When I was very, very young, I remember visiting my paternal grandmother and grandfather in Memphis during the summer. I always called her "Mammaw" and him "Papa." Now that it's getting into summer, and as it does every year, it reminds me of going there to visit, even though it's not nearly as hot here as it is there.
They lived in what I remember being a duplex, made up of four apartments; two downstairs and two up, made of dark stone with concrete floored porches at the front of each. A little ways down the street there was some sort of store, and the sign hanging outside had a happy, smiling pig on it, though I'm not sure why. I think it had something to do with barbecue, as a lot of things in Memphis seem to do.

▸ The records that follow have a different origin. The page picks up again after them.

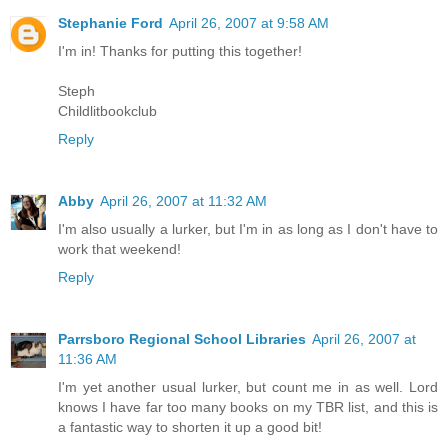
Stephanie Ford
April 26, 2007 at 9:58 AM
I'm in! Thanks for putting this together!
Steph
Childlitbookclub
Reply
Abby
April 26, 2007 at 11:32 AM
I'm also usually a lurker, but I'm in as long as I don't have to
work that weekend!
Reply
Parrsboro Regional School Libraries
April 26, 2007 at
11:36 AM
I'm yet another usual lurker, but count me in as well. Lord
knows I have far too many books on my TBR list, and this is
a fantastic way to shorten it up a good bit!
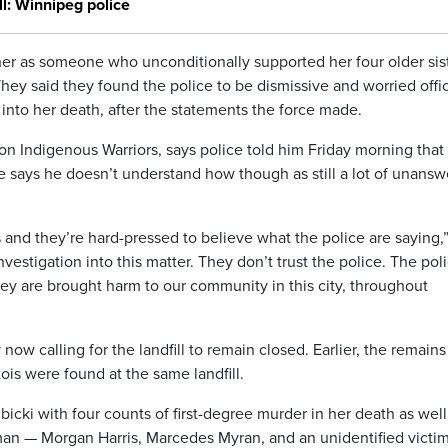
l: Winnipeg police
her as someone who unconditionally supported her four older sist
They said they found the police to be dismissive and worried offi
into her death, after the statements the force made.
on Indigenous Warriors, says police told him Friday morning that 
He says he doesn’t understand how though as still a lot of unans
 and they’re hard-pressed to believe what the police are saying,”
nvestigation into this matter. They don’t trust the police. The pol
y are brought harm to our community in this city, throughout
w calling for the landfill to remain closed. Earlier, the remains
s were found at the same landfill.
cki with four counts of first-degree murder in her death as well
man — Morgan Harris, Marcedes Myran, and an unidentified victi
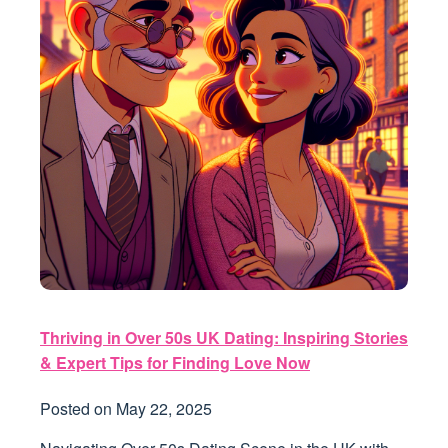
Thriving in Over 50s UK Dating: Inspiring Stories
& Expert Tips for Finding Love Now
Posted on
May 22, 2025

The thing I remember most, though, is the garden out in front of their apartment. It was walled in, and right next to an alley that went down the side of the building. I don't remember there being a gate to get in and out of there, but instead remember jumping down from the wall into the garden, where it seemed to be a lot cooler and always damp. There were plants in the garden, but I don't know what type they were, just the smell of them; a kind of bitter, earthy smell that I haven't ever smelled since then, but remember to this day, and would remember now if I ever smelled it again.
I used to love to go into that garden and play by myself; it was my own special place when we visited there and like my own world, closed off from everything else by the wall that was higher than I was.
That building has long since been torn down, and the neighborhood has gone downhill since. I don't think there's anything there that was there when I was a child. But I still think of it fondly from time to time, when life was simple.